━━ Data supplied ━━

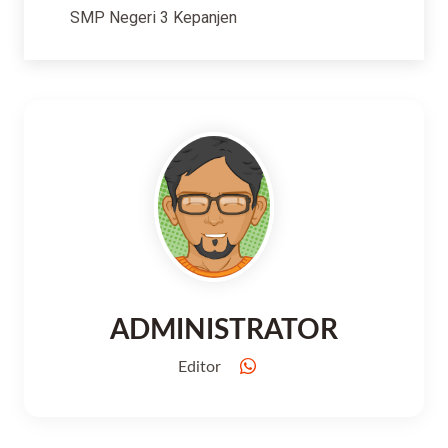
SMP Negeri 3 Kepanjen
ADMINISTRATOR
Editor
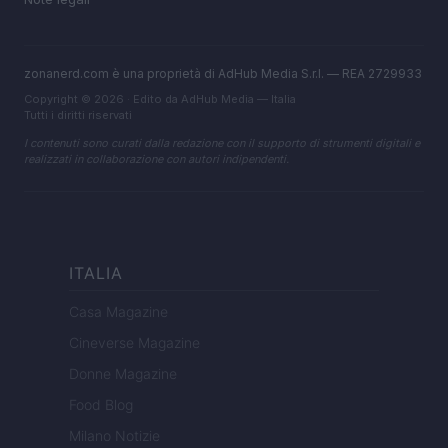
zonanerd.com è una proprietà di AdHub Media S.r.l. — REA 2729933
Copyright © 2026 · Edito da AdHub Media — Italia
Tutti i diritti riservati
I contenuti sono curati dalla redazione con il supporto di strumenti digitali e
realizzati in collaborazione con autori indipendenti.
ITALIA
Casa Magazine
Cineverse Magazine
Donne Magazine
Food Blog
Milano Notizie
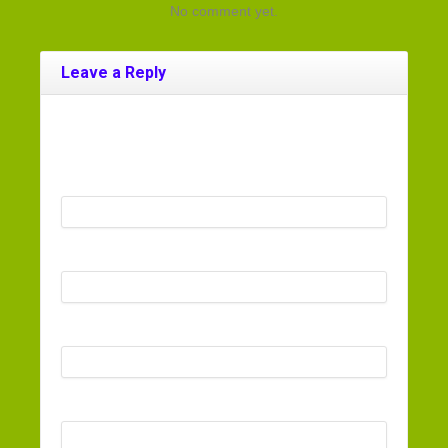
No comment yet.
Leave a Reply
Your email address will not be published. Required
fields are marked
*
Name
*
Email
*
Website
Comment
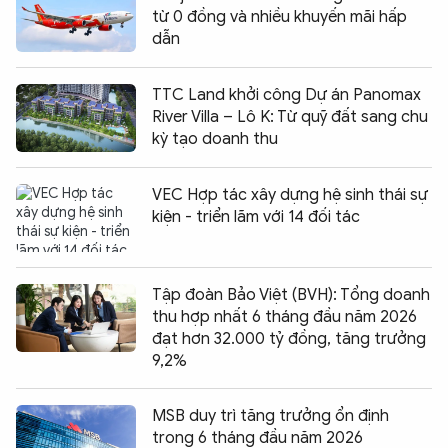
từ 0 đồng và nhiều khuyến mãi hấp
dẫn
TTC Land khởi công Dự án Panomax
River Villa – Lô K: Từ quỹ đất sang chu
kỳ tạo doanh thu
VEC Hợp tác xây dựng hệ sinh thái sự
kiện - triển lãm với 14 đối tác
Tập đoàn Bảo Việt (BVH): Tổng doanh
thu hợp nhất 6 tháng đầu năm 2026
đạt hơn 32.000 tỷ đồng, tăng trưởng
9,2%
MSB duy trì tăng trưởng ổn định
trong 6 tháng đầu năm 2026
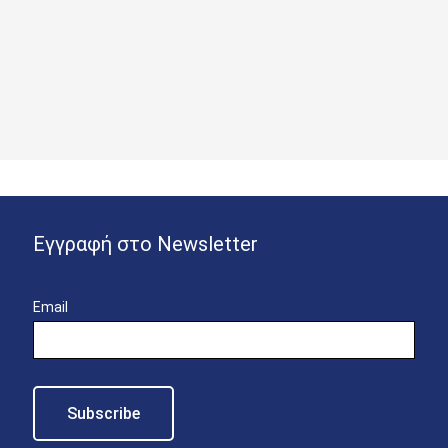
Εγγραφή στο Newsletter
Email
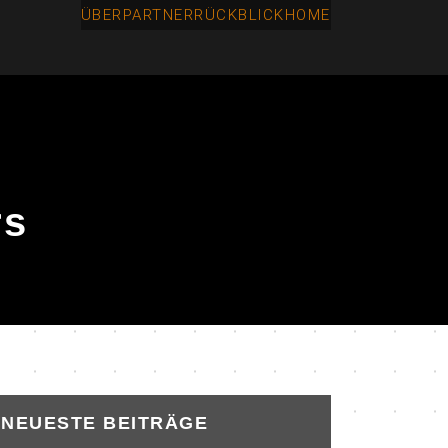
ÜBER
PARTNER
RÜCKBLICK
HOME
rs
NEUESTE BEITRÄGE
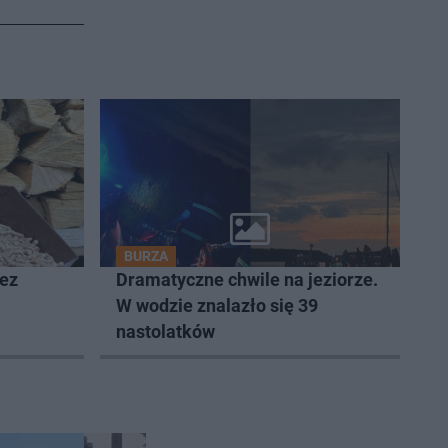
BURZA
zez
Dramatyczne chwile na jeziorze.
W wodzie znalazło się 39
nastolatków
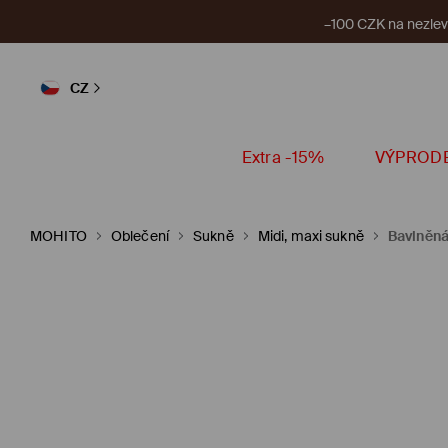
–100 CZK na nezlevn
CZ
Extra -15%
VÝPROD
MOHITO
Oblečení
Sukně
Midi, maxi sukně
Bavlněná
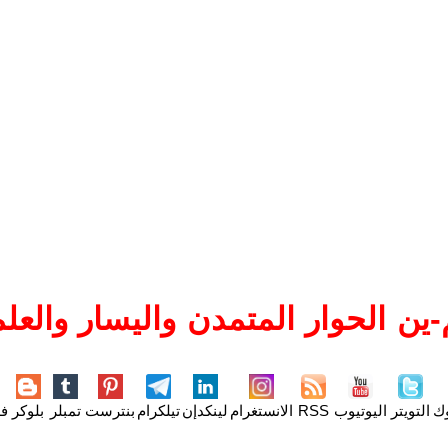
ين الحوار المتمدن واليسار والعلم
وك
التويتر
اليوتيوب
RSS
الانستغرام
لينكدإن
تيلكرام
بنترست
تمبلر
بلوكر
فل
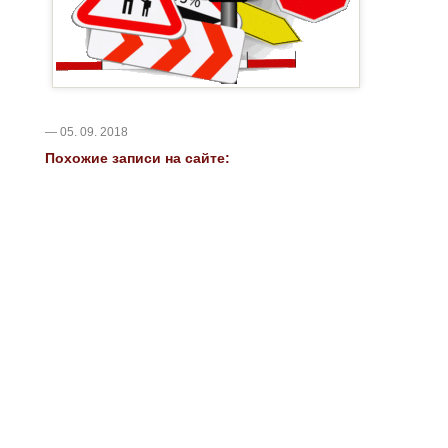
— 05. 09. 2018
Похожие записи на сайте:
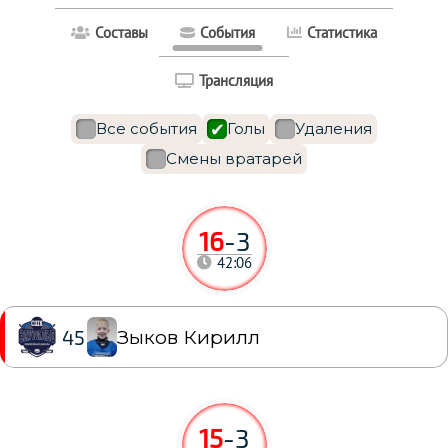
Составы
События
Статистика
Трансляция
Все события
Голы
Удаления
Смены вратарей
16
-
3
42:06
Зыков Кирилл
45
15
-
3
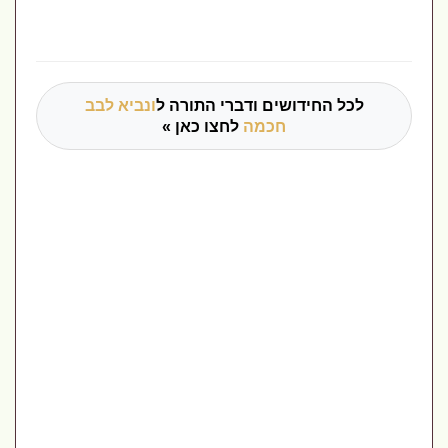
לכל החידושים ודברי התורה ל
ונביא לבב
חכמה
לחצו כאן »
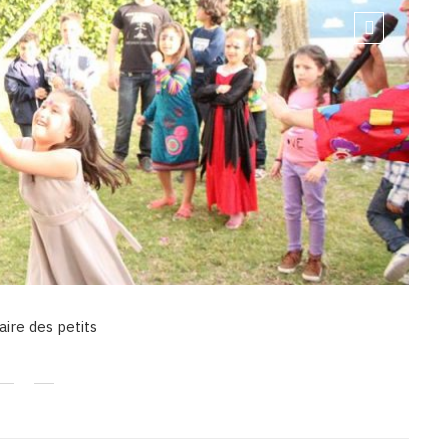
aire des petits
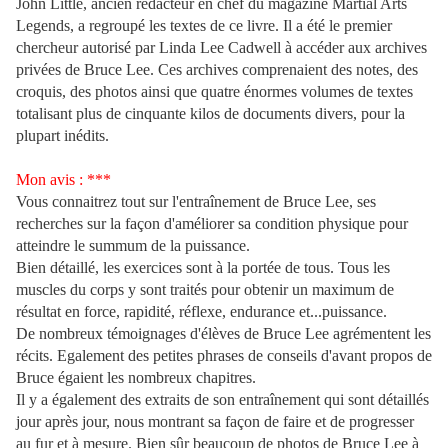
John Little, ancien rédacteur en chef du magazine Martial Arts
Legends, a regroupé les textes de ce livre. Il a été le premier
chercheur autorisé par Linda Lee Cadwell à accéder aux archives
privées de Bruce Lee. Ces archives comprenaient des notes, des
croquis, des photos ainsi que quatre énormes volumes de textes
totalisant plus de cinquante kilos de documents divers, pour la
plupart inédits.
Mon avis : ***
Vous connaitrez tout sur l'entraînement de Bruce Lee, ses
recherches sur la façon d'améliorer sa condition physique pour
atteindre le summum de la puissance.
Bien détaillé, les exercices sont à la portée de tous. Tous les
muscles du corps y sont traités pour obtenir un maximum de
résultat en force, rapidité, réflexe, endurance et...puissance.
De nombreux témoignages d'élèves de Bruce Lee agrémentent les
récits. Egalement des petites phrases de conseils d'avant propos de
Bruce égaient les nombreux chapitres.
Il y a également des extraits de son entraînement qui sont détaillés
jour après jour, nous montrant sa façon de faire et de progresser
au fur et à mesure. Bien sûr beaucoup de photos de Bruce Lee à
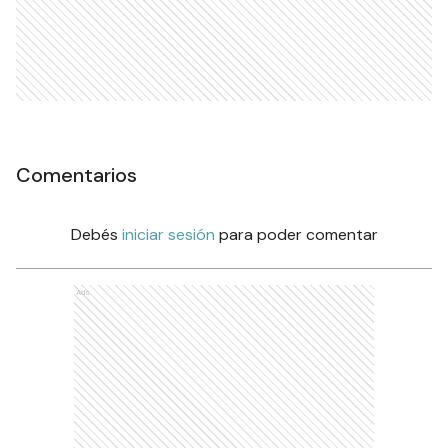
Comentarios
Debés
iniciar sesión
para poder comentar
Ads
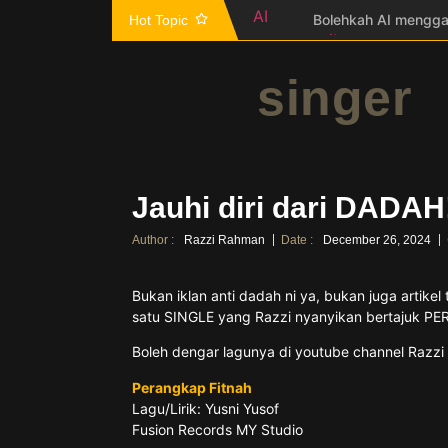
Bolehkah AI mengga
Hot Topic
5 sebab VIDEO pent
singe
Kasih Dia – New Sin
Ke Dasar Cinta Mu
Jauhi diri dari DADA
10 SEBAB mengapa 
5 perkara BEST, bi
Jauhi diri dari DADAH
5 TIP MEMBANTU Pe
Author :
Razzi Rahman
Date :
December 26, 2024
Jadi PENYANYI bol
3 Kekecewaan, Seri
Bukan iklan anti dadah ni ya, bukan juga artike
satu SINGLE yang Razzi nyanyikan bertajuk 
Boleh dengar lagunya di youtube channel Razzi 
Perangkap Fitnah
Lagu/Lirik: Yusni Yusof
Fusion Records MY Studio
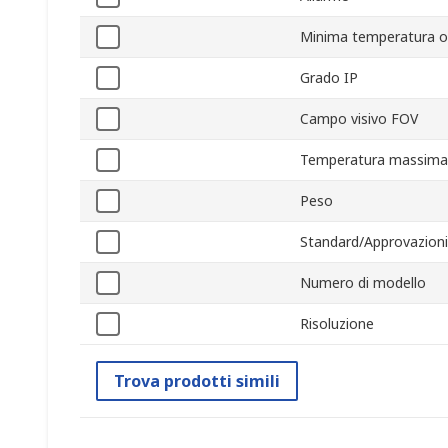
Minima temperatura o
Grado IP
Campo visivo FOV
Temperatura massima
Peso
Standard/Approvazioni
Numero di modello
Risoluzione
Trova prodotti simili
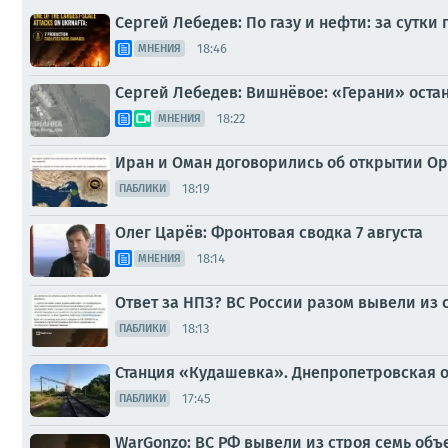
Сергей Лебедев: По газу и нефти: за сутки 
18:46
МНЕНИЯ
Сергей Лебедев: Вишнёвое: «Герани» оста
18:22
МНЕНИЯ
Иран и Оман договорились об открытии О
18:19
ПАБЛИКИ
Олег Царёв: Фронтовая сводка 7 августа
18:14
МНЕНИЯ
Ответ за НПЗ? ВС России разом вывели из 
18:13
ПАБЛИКИ
Станция «Кудашевка». Днепропетровская о
17:45
ПАБЛИКИ
WarGonzo: ВС РФ вывели из строя семь об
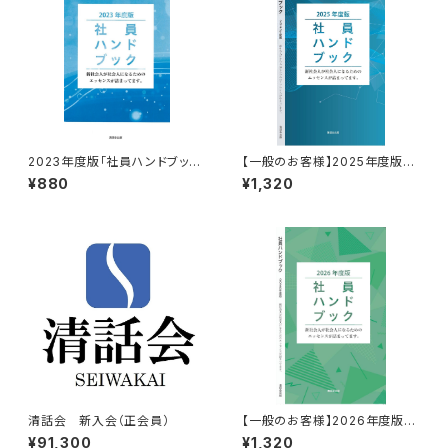
2023年度版「社員ハンドブッ
【一般のお客様】2025年度版
ク」 ※会員様
「社員ハンドブック」※好評頒布
¥880
¥1,320
中 ‼
清話会 新入会（正会員）
【一般のお客様】2026年度版
「社員ハンドブック」※好評頒布
¥91,300
¥1,320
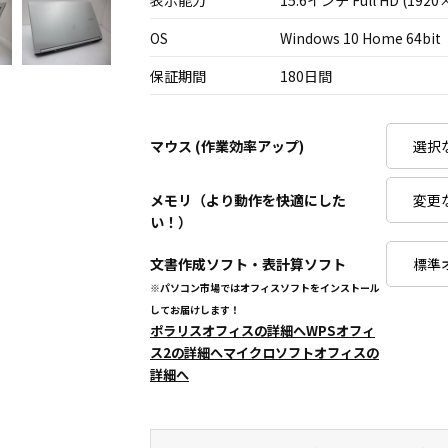
表示能力
15.6インチ Full HD (1920
OS
Windows 10 Home 64bit
保証期間
180日間
マウス (作業効率アップ)
メモリ（より動作を快適にした
い！）
文書作成ソフト・表計算ソフト
※パソコン市場ではオフィスソフトをインストール
してお届けします！
ポラリスオフィスの詳細へ
WPSオフィ
ス2の詳細へ
マイクロソフトオフィスの
詳細へ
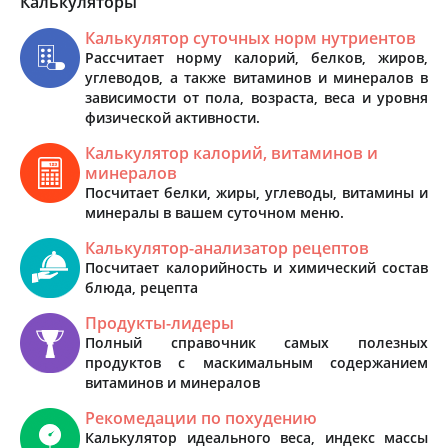
Калькуляторы
Калькулятор суточных норм нутриентов
Рассчитает норму калорий, белков, жиров,
углеводов, а также витаминов и минералов в
зависимости от пола, возраста, веса и уровня
физической активности.
Калькулятор калорий, витаминов и
минералов
Посчитает белки, жиры, углеводы, витамины и
минералы в вашем суточном меню.
Калькулятор-анализатор рецептов
Посчитает калорийность и химический состав
блюда, рецепта
Продукты-лидеры
Полный справочник самых полезных
продуктов с маскимальным содержанием
витаминов и минералов
Рекомедации по похудению
Калькулятор идеального веса, индекс массы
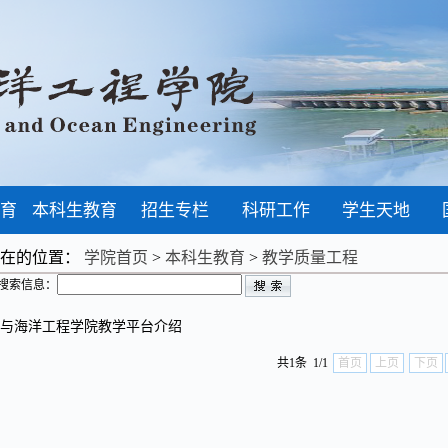
育
本科生教育
招生专栏
科研工作
学生天地
现在的位置：
学院首页
>
本科生教育
>
教学质量工程
搜索信息：
与海洋工程学院教学平台介绍
共1条 1/1
首页
上页
下页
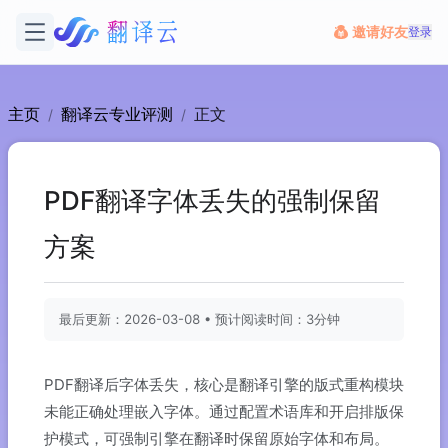
邀请好友
登录
主页
翻译云专业评测
正文
/
/
PDF翻译字体丢失的强制保留
方案
最后更新：2026-03-08 • 预计阅读时间：3分钟
PDF翻译后字体丢失，核心是翻译引擎的版式重构模块
未能正确处理嵌入字体。通过配置术语库和开启排版保
护模式，可强制引擎在翻译时保留原始字体和布局。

━━━

■ Exercise ■
Please work out how many lines of the data include the string "Сергей" and reply with the number alone.

■ Response for this exercise ■
2